You can’t eat your cake and keep it too

Sometimes I get a couple of  hours, sometimes a whole morning when luminous joy bubbles into life, oxygenating a flat week.  Savour the perfection—then *pop* it’s gone. Lately, when I experience these rapturous periods, I am intensely aware of time fleeting, of the unreliability of “happiness,” of my inability to “keep” the moments, of my impotence in the face of life.

September 28 is a good day for birthdays. Two of my friends and our puppy were born on that day. Leading up to Tuesday, I was thinking about cake, how I love making, giving, and eating cake for birthdays and other occasions. But there is always the problem of excess. Do other cake bakers and eaters have the same problem? If there’s a big (9-inch) cake in the house—do you eat a slice every day for a week and gain five pounds? Or do you obsess over it, polishing it off in two or three days and feel sick? Or does it go into the compost because you can’t eat it all? Whichever scenario fits, the solution is the same: bake a small cake. Because small is practical and beautiful.

One day a couple of weeks ago, Michael and I headed to a kitchenware store, and I bought two sturdy 4.5-inch springform pans. I found a good recipe for carrot cake in Canada’s Favourite Recipes by Murray & Baird and halved the recipe. I wasn’t sure what it would yield; it turned out the batter filled the two small cake pans and three cupcake liners. 

I sliced the two cakes horizontally to fill them, then frosted both cakes and cupcakes with maple butter frosting. I put the better-looking cake and the cupcakes aside for my friends, and Michael and I “tested” the other cake, eating one slice each for three nights. I know, I should have given both cakes as gifts, but I had to test cake production. Six tiny, perfect slices of carrot cake, sweet and moist. Who needs more than a few bites of something delicious? 

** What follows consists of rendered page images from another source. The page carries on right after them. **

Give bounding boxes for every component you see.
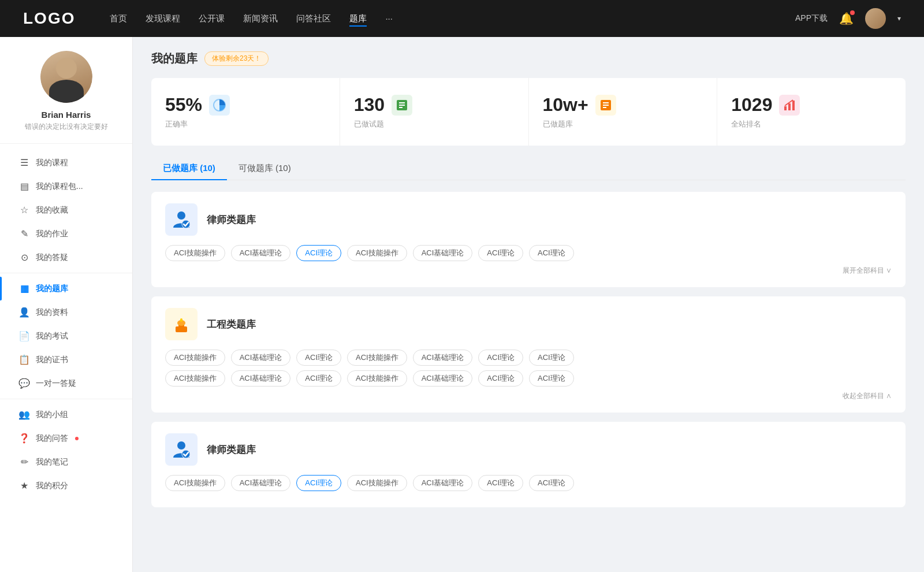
menu-label-group: 我的小组 [36,410,68,420]
eng-tag-8[interactable]: ACI技能操作 [165,370,225,387]
nav-item-more[interactable]: ··· [385,13,393,24]
stat-done-questions-value: 130 [354,94,385,116]
bank-card-lawyer-2: 律师类题库 ACI技能操作 ACI基础理论 ACI理论 ACI技能操作 ACI基… [151,422,906,507]
exam-icon: 📄 [18,330,30,341]
nav-item-bank[interactable]: 题库 [349,13,367,24]
sidebar-item-exam[interactable]: 📄 我的考试 [0,324,132,348]
nav-item-open[interactable]: 公开课 [199,13,225,24]
sidebar-item-homework[interactable]: ✎ 我的作业 [0,222,132,246]
tag-aci-skill-2[interactable]: ACI技能操作 [347,245,407,261]
group-icon: 👥 [18,409,30,420]
eng-tag-7[interactable]: ACI理论 [529,350,574,366]
avatar-image [40,51,92,103]
eng-tag-2[interactable]: ACI基础理论 [231,350,291,366]
chat-icon: 💬 [18,378,30,389]
l2-tag-1[interactable]: ACI技能操作 [165,475,225,491]
sidebar-item-my-courses[interactable]: ☰ 我的课程 [0,151,132,174]
tag-aci-theory-basic-1[interactable]: ACI基础理论 [231,245,291,261]
menu-label-one-on-one: 一对一答疑 [36,378,76,389]
svg-rect-11 [792,101,795,110]
lawyer-bank-icon-1 [165,203,198,236]
main-layout: Brian Harris 错误的决定比没有决定要好 ☰ 我的课程 ▤ 我的课程包… [0,37,924,572]
engineering-bank-icon [165,308,198,340]
eng-tag-9[interactable]: ACI基础理论 [231,370,291,387]
stat-accuracy-top: 55% [165,94,326,116]
app-download-button[interactable]: APP下载 [795,13,828,24]
sidebar: Brian Harris 错误的决定比没有决定要好 ☰ 我的课程 ▤ 我的课程包… [0,37,133,572]
logo: LOGO [23,9,75,28]
menu-label-questions: 我的答疑 [36,252,68,263]
engineering-bank-name: 工程类题库 [207,318,256,331]
eng-tag-14[interactable]: ACI理论 [529,370,574,387]
eng-tag-3[interactable]: ACI理论 [296,350,341,366]
menu-label-cert: 我的证书 [36,355,68,365]
tab-available-banks[interactable]: 可做题库 (10) [227,157,303,180]
svg-rect-18 [180,318,182,322]
tag-aci-skill-1[interactable]: ACI技能操作 [165,245,225,261]
points-icon: ★ [18,480,30,491]
stat-rank: 1029 全站排名 [717,78,906,146]
sidebar-item-points[interactable]: ★ 我的积分 [0,474,132,497]
svg-point-19 [177,441,185,450]
sidebar-item-my-qa[interactable]: ❓ 我的问答 [0,426,132,450]
tag-aci-theory-3[interactable]: ACI理论 [529,245,574,261]
profile-name: Brian Harris [42,110,91,120]
stat-accuracy-value: 55% [165,94,202,116]
menu-label-exam: 我的考试 [36,331,68,341]
divider-1 [0,273,132,273]
menu-label-my-qa: 我的问答 [36,433,68,444]
sidebar-menu: ☰ 我的课程 ▤ 我的课程包... ☆ 我的收藏 ✎ 我的作业 ⊙ 我的答疑 ▦ [0,151,132,497]
collapse-engineering[interactable]: 收起全部科目 ∧ [165,391,892,401]
stat-done-banks: 10w+ 已做题库 [529,78,718,146]
sidebar-item-favorites[interactable]: ☆ 我的收藏 [0,198,132,222]
eng-tag-4[interactable]: ACI技能操作 [347,350,407,366]
sidebar-item-certificate[interactable]: 📋 我的证书 [0,348,132,372]
navbar: LOGO 首页 发现课程 公开课 新闻资讯 问答社区 题库 ··· APP下载 … [0,0,924,37]
sidebar-item-notes[interactable]: ✏ 我的笔记 [0,450,132,474]
notification-bell[interactable]: 🔔 [839,12,854,25]
l2-tag-4[interactable]: ACI技能操作 [347,475,407,491]
sidebar-item-profile[interactable]: 👤 我的资料 [0,300,132,324]
expand-lawyer-1[interactable]: 展开全部科目 ∨ [165,266,892,276]
bank-card-lawyer-1: 律师类题库 ACI技能操作 ACI基础理论 ACI理论 ACI技能操作 ACI基… [151,192,906,287]
eng-tag-5[interactable]: ACI基础理论 [413,350,473,366]
nav-item-discover[interactable]: 发现课程 [146,13,180,24]
nav-item-qa[interactable]: 问答社区 [296,13,331,24]
stat-rank-label: 全站排名 [731,119,892,129]
lawyer-1-tags: ACI技能操作 ACI基础理论 ACI理论 ACI技能操作 ACI基础理论 AC… [165,245,892,261]
tab-done-banks[interactable]: 已做题库 (10) [151,157,227,180]
main-content: 我的题库 体验剩余23天！ 55% 正确率 [133,37,924,572]
avatar[interactable] [865,8,886,29]
sidebar-item-course-packages[interactable]: ▤ 我的课程包... [0,174,132,198]
cert-icon: 📋 [18,354,30,365]
chevron-down-icon[interactable]: ▾ [897,14,901,23]
l2-tag-5[interactable]: ACI基础理论 [413,475,473,491]
eng-tag-11[interactable]: ACI技能操作 [347,370,407,387]
nav-item-news[interactable]: 新闻资讯 [243,13,278,24]
sidebar-item-one-on-one[interactable]: 💬 一对一答疑 [0,372,132,395]
sidebar-item-questions[interactable]: ⊙ 我的答疑 [0,246,132,269]
l2-tag-7[interactable]: ACI理论 [529,475,574,491]
svg-rect-10 [788,103,791,110]
qa-red-dot [75,437,79,440]
lawyer-bank-name-2: 律师类题库 [207,443,256,456]
stat-done-questions-top: 130 [354,94,515,116]
eng-tag-1[interactable]: ACI技能操作 [165,350,225,366]
eng-tag-13[interactable]: ACI理论 [478,370,523,387]
profile-motto: 错误的决定比没有决定要好 [25,122,108,132]
bank-card-header-engineering: 工程类题库 [165,308,892,340]
tag-aci-theory-active-1[interactable]: ACI理论 [296,245,341,261]
eng-tag-6[interactable]: ACI理论 [478,350,523,366]
l2-tag-2[interactable]: ACI基础理论 [231,475,291,491]
sidebar-item-group[interactable]: 👥 我的小组 [0,403,132,426]
stat-rank-top: 1029 [731,94,892,116]
engineering-tags-row2: ACI技能操作 ACI基础理论 ACI理论 ACI技能操作 ACI基础理论 AC… [165,370,892,387]
eng-tag-12[interactable]: ACI基础理论 [413,370,473,387]
l2-tag-3[interactable]: ACI理论 [296,475,341,491]
sidebar-item-bank[interactable]: ▦ 我的题库 [0,277,132,300]
eng-tag-10[interactable]: ACI理论 [296,370,341,387]
l2-tag-6[interactable]: ACI理论 [478,475,523,491]
nav-item-home[interactable]: 首页 [110,13,127,24]
tag-aci-theory-2[interactable]: ACI理论 [478,245,523,261]
tag-aci-theory-basic-2[interactable]: ACI基础理论 [413,245,473,261]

Then I assembled the birthday packages. I save good boxes, so I had two shoe boxes at hand made of strong cardboard. I lined each with purple tissue paper, then went out to the garden to pick posies. Fragrant thyme, rosemary, and lavender mixed with pink, red, and purple blooms, tied with a ribbon. I put the cupcakes in a plastic container and the cake on a round of cardboard cut from an old box and covered with foil. Cakes nestled in their boxes, I added the bouquets, a small box of Eddy matches, a candle on the cake, and loose candles for the cupcakes. I closed the lids, then taped birthday cards on the box tops. 

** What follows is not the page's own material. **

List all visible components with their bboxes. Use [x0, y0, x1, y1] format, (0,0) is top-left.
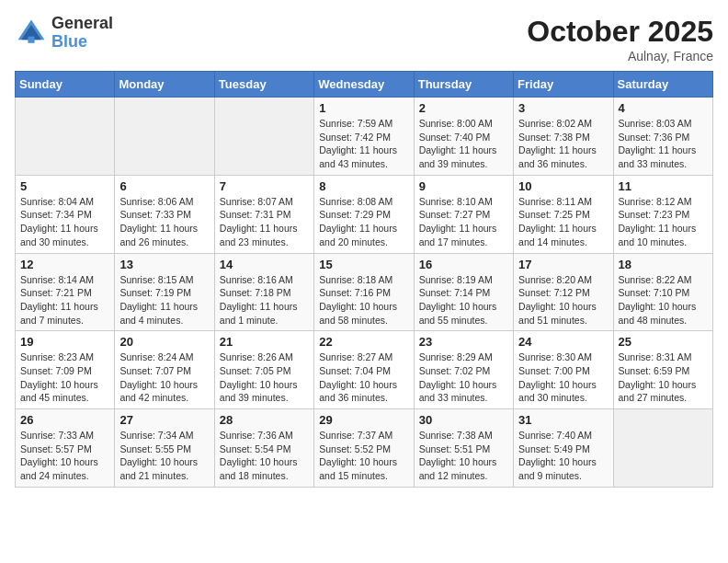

On Tuesday morning, we fussed over birthday puppy Marvin with a new toy and some treats. Then, enjoying one of the perks of self-employment, I took off for an hour. After placing the birthday boxes in the front seat of the car, I drove along Craigflower to Vic West, listening to NPR’s jazz and blues station, window open to the breeze. The splendid fall day sparkled. Coppery leaves fell slowly from the trees, and the clear, cool, blue sky made me feel lighthearted. I parked and walked box #1 up to my friend’s townhouse door and placed it there. Then Google maps told me my other friend lived only 150 meters away. I knew they shared a neighbourhood, but I had no idea they were so close.

So rather than drive, I walked the other box through a children’s playground to my friend’s house, feeling so happy I could burst. And yet, the day before I was swimming in sadness about every little thing. I placed box #2 on the doorstep and walked back to my car, humming a song, alive to the crackling beauty of early autumn, favourite season. 

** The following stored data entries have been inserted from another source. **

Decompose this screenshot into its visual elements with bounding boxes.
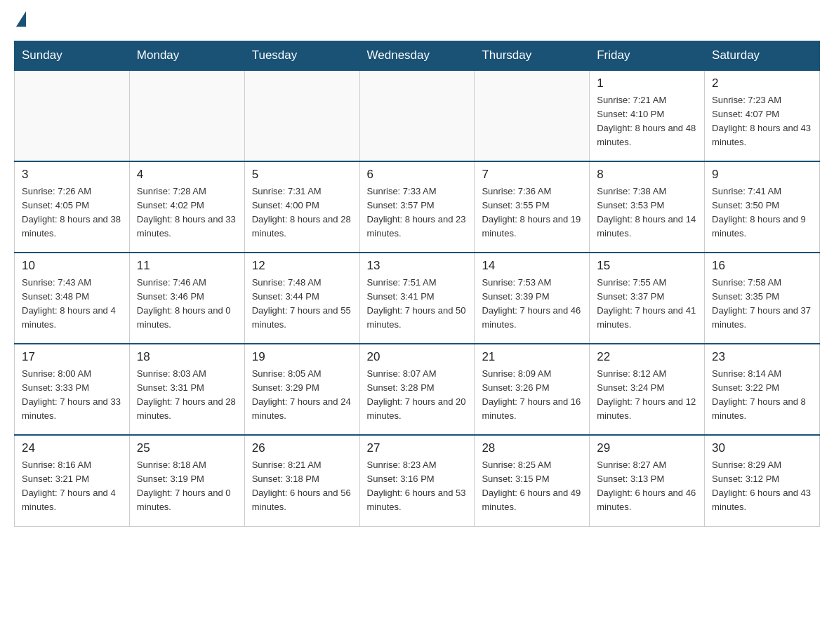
logo-triangle-icon: [16, 11, 26, 27]
day-number: 25: [137, 441, 237, 455]
calendar-cell: 23Sunrise: 8:14 AMSunset: 3:22 PMDayligh…: [705, 344, 820, 435]
day-info: Sunrise: 8:14 AMSunset: 3:22 PMDaylight:…: [712, 367, 812, 424]
day-info: Sunrise: 8:21 AMSunset: 3:18 PMDaylight:…: [252, 458, 352, 515]
day-info: Sunrise: 8:07 AMSunset: 3:28 PMDaylight:…: [367, 367, 468, 424]
day-number: 14: [482, 259, 582, 273]
calendar-cell: 6Sunrise: 7:33 AMSunset: 3:57 PMDaylight…: [359, 161, 475, 253]
calendar-cell: 8Sunrise: 7:38 AMSunset: 3:53 PMDaylight…: [590, 161, 705, 253]
day-info: Sunrise: 8:12 AMSunset: 3:24 PMDaylight:…: [597, 367, 697, 424]
day-info: Sunrise: 7:38 AMSunset: 3:53 PMDaylight:…: [597, 185, 697, 241]
day-number: 21: [482, 350, 582, 364]
calendar-cell: 1Sunrise: 7:21 AMSunset: 4:10 PMDaylight…: [590, 70, 705, 161]
calendar-cell: 25Sunrise: 8:18 AMSunset: 3:19 PMDayligh…: [129, 435, 244, 526]
day-number: 12: [252, 259, 352, 273]
calendar-cell: 20Sunrise: 8:07 AMSunset: 3:28 PMDayligh…: [359, 344, 475, 435]
day-number: 5: [252, 168, 352, 182]
weekday-header-tuesday: Tuesday: [244, 41, 359, 71]
day-info: Sunrise: 7:28 AMSunset: 4:02 PMDaylight:…: [137, 185, 237, 241]
page-header: [14, 14, 820, 27]
weekday-header-wednesday: Wednesday: [359, 41, 475, 71]
day-info: Sunrise: 7:36 AMSunset: 3:55 PMDaylight:…: [482, 185, 582, 241]
day-info: Sunrise: 8:29 AMSunset: 3:12 PMDaylight:…: [712, 458, 812, 515]
day-number: 22: [597, 350, 697, 364]
week-row-2: 3Sunrise: 7:26 AMSunset: 4:05 PMDaylight…: [15, 161, 820, 253]
calendar-cell: 4Sunrise: 7:28 AMSunset: 4:02 PMDaylight…: [129, 161, 244, 253]
day-info: Sunrise: 8:23 AMSunset: 3:16 PMDaylight:…: [367, 458, 468, 515]
calendar-cell: 5Sunrise: 7:31 AMSunset: 4:00 PMDaylight…: [244, 161, 359, 253]
day-number: 8: [597, 168, 697, 182]
calendar-cell: [475, 70, 590, 161]
day-info: Sunrise: 8:25 AMSunset: 3:15 PMDaylight:…: [482, 458, 582, 515]
weekday-header-monday: Monday: [129, 41, 244, 71]
day-info: Sunrise: 7:46 AMSunset: 3:46 PMDaylight:…: [137, 276, 237, 333]
day-number: 17: [22, 350, 122, 364]
calendar-cell: 28Sunrise: 8:25 AMSunset: 3:15 PMDayligh…: [475, 435, 590, 526]
day-info: Sunrise: 7:48 AMSunset: 3:44 PMDaylight:…: [252, 276, 352, 333]
day-number: 7: [482, 168, 582, 182]
calendar-cell: 27Sunrise: 8:23 AMSunset: 3:16 PMDayligh…: [359, 435, 475, 526]
calendar-table: SundayMondayTuesdayWednesdayThursdayFrid…: [14, 41, 820, 527]
day-number: 23: [712, 350, 812, 364]
calendar-cell: 9Sunrise: 7:41 AMSunset: 3:50 PMDaylight…: [705, 161, 820, 253]
day-info: Sunrise: 7:55 AMSunset: 3:37 PMDaylight:…: [597, 276, 697, 333]
day-number: 11: [137, 259, 237, 273]
calendar-cell: 22Sunrise: 8:12 AMSunset: 3:24 PMDayligh…: [590, 344, 705, 435]
day-info: Sunrise: 8:27 AMSunset: 3:13 PMDaylight:…: [597, 458, 697, 515]
calendar-cell: 17Sunrise: 8:00 AMSunset: 3:33 PMDayligh…: [15, 344, 130, 435]
day-info: Sunrise: 8:18 AMSunset: 3:19 PMDaylight:…: [137, 458, 237, 515]
calendar-cell: 30Sunrise: 8:29 AMSunset: 3:12 PMDayligh…: [705, 435, 820, 526]
calendar-cell: 24Sunrise: 8:16 AMSunset: 3:21 PMDayligh…: [15, 435, 130, 526]
calendar-cell: [129, 70, 244, 161]
day-info: Sunrise: 7:21 AMSunset: 4:10 PMDaylight:…: [597, 93, 697, 150]
day-number: 16: [712, 259, 812, 273]
day-number: 30: [712, 441, 812, 455]
day-number: 19: [252, 350, 352, 364]
day-number: 10: [22, 259, 122, 273]
day-info: Sunrise: 8:03 AMSunset: 3:31 PMDaylight:…: [137, 367, 237, 424]
week-row-4: 17Sunrise: 8:00 AMSunset: 3:33 PMDayligh…: [15, 344, 820, 435]
day-info: Sunrise: 7:53 AMSunset: 3:39 PMDaylight:…: [482, 276, 582, 333]
calendar-cell: 7Sunrise: 7:36 AMSunset: 3:55 PMDaylight…: [475, 161, 590, 253]
day-info: Sunrise: 7:31 AMSunset: 4:00 PMDaylight:…: [252, 185, 352, 241]
day-info: Sunrise: 7:33 AMSunset: 3:57 PMDaylight:…: [367, 185, 468, 241]
weekday-header-row: SundayMondayTuesdayWednesdayThursdayFrid…: [15, 41, 820, 71]
day-info: Sunrise: 8:00 AMSunset: 3:33 PMDaylight:…: [22, 367, 122, 424]
day-number: 6: [367, 168, 468, 182]
calendar-cell: 2Sunrise: 7:23 AMSunset: 4:07 PMDaylight…: [705, 70, 820, 161]
day-number: 3: [22, 168, 122, 182]
day-info: Sunrise: 8:09 AMSunset: 3:26 PMDaylight:…: [482, 367, 582, 424]
day-info: Sunrise: 7:41 AMSunset: 3:50 PMDaylight:…: [712, 185, 812, 241]
day-info: Sunrise: 7:43 AMSunset: 3:48 PMDaylight:…: [22, 276, 122, 333]
calendar-cell: [359, 70, 475, 161]
day-info: Sunrise: 8:16 AMSunset: 3:21 PMDaylight:…: [22, 458, 122, 515]
calendar-cell: 11Sunrise: 7:46 AMSunset: 3:46 PMDayligh…: [129, 253, 244, 344]
week-row-3: 10Sunrise: 7:43 AMSunset: 3:48 PMDayligh…: [15, 253, 820, 344]
calendar-cell: 12Sunrise: 7:48 AMSunset: 3:44 PMDayligh…: [244, 253, 359, 344]
logo: [14, 14, 26, 27]
calendar-cell: 18Sunrise: 8:03 AMSunset: 3:31 PMDayligh…: [129, 344, 244, 435]
day-number: 24: [22, 441, 122, 455]
day-info: Sunrise: 7:58 AMSunset: 3:35 PMDaylight:…: [712, 276, 812, 333]
day-number: 28: [482, 441, 582, 455]
day-number: 1: [597, 76, 697, 90]
day-info: Sunrise: 7:26 AMSunset: 4:05 PMDaylight:…: [22, 185, 122, 241]
day-number: 15: [597, 259, 697, 273]
day-number: 4: [137, 168, 237, 182]
calendar-cell: [244, 70, 359, 161]
calendar-cell: [15, 70, 130, 161]
calendar-cell: 10Sunrise: 7:43 AMSunset: 3:48 PMDayligh…: [15, 253, 130, 344]
day-number: 13: [367, 259, 468, 273]
day-number: 27: [367, 441, 468, 455]
calendar-cell: 15Sunrise: 7:55 AMSunset: 3:37 PMDayligh…: [590, 253, 705, 344]
day-number: 9: [712, 168, 812, 182]
day-number: 26: [252, 441, 352, 455]
calendar-cell: 26Sunrise: 8:21 AMSunset: 3:18 PMDayligh…: [244, 435, 359, 526]
calendar-cell: 19Sunrise: 8:05 AMSunset: 3:29 PMDayligh…: [244, 344, 359, 435]
weekday-header-saturday: Saturday: [705, 41, 820, 71]
weekday-header-thursday: Thursday: [475, 41, 590, 71]
day-number: 20: [367, 350, 468, 364]
day-number: 29: [597, 441, 697, 455]
day-info: Sunrise: 7:51 AMSunset: 3:41 PMDaylight:…: [367, 276, 468, 333]
day-info: Sunrise: 8:05 AMSunset: 3:29 PMDaylight:…: [252, 367, 352, 424]
week-row-5: 24Sunrise: 8:16 AMSunset: 3:21 PMDayligh…: [15, 435, 820, 526]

You can’t have your cake and eat it too. I’d been thinking about that proverb and how it didn’t make any sense. Turns out Ursula Le Guin agrees with me. In 2010, 81-year-old Le Guin (1929–2018) started a blog and wrote delightful posts for seven years. Houghton Mifflin Harcourt published the collected blogposts as No Time to Spare: Thinking About What Matters (2017), which I recently finished. Many of the posts are about her cat, Pard, good reading for cat lovers: 

https://www.ursulakleguin.com/blog.

One thing that mattered to Le Guin was figuring out weird language puzzles, including the annoying cake proverb. Of course if you have a cake you’re going to eat it! Le Guin wonders in her post about the logic of this proverb, but then it dawns on her that the verb “to have” has several meanings—a less common one is “to keep.” The order of the proverb also seems awry, so, she revises it, reversing the order and using “keep” instead of “have.” And suddenly it makes sense:

You can’t eat your cake and keep it too. You can’t have it both ways—eating and keeping.

When I got thank-you texts and emails later in the day from my friends, one of them ended her message saying she hoped we could get together more often in the coming year. I had acknowledged in my card that we had hardly seen each other lately, what with the pandemic and both of us being introverts. Her final line was, “nothing is forever.” I paused. Of course.

I can’t count on that fickle flicker that moves me to make cakes, write, sew, create. It comes, it goes, I can’t keep it, I can’t summon it. The work wants to be made, and the work—not you—chooses when and how. As I head for 63, I am keenly aware of energy slowly flagging, of a narrowing in my interests and available time, of the limits to life. All the more reason to relish eating the cake when it appears on a plate in front of you. Don’t even try to keep it.

Kitchen memories

Guest post by Judith Walker, aka Jude, my sister and a wonderful cook

Retro, old fashioned, nostalgic, comforting. These words will have different meanings for all of us, depending on our age and our interests. For me, the feelings of nostalgia, craving and comfort come from memories of meals and gatherings from my childhood in the 60s and 70s and also from early adulthood in the 80s, when I experimented with food and first cooked professionally.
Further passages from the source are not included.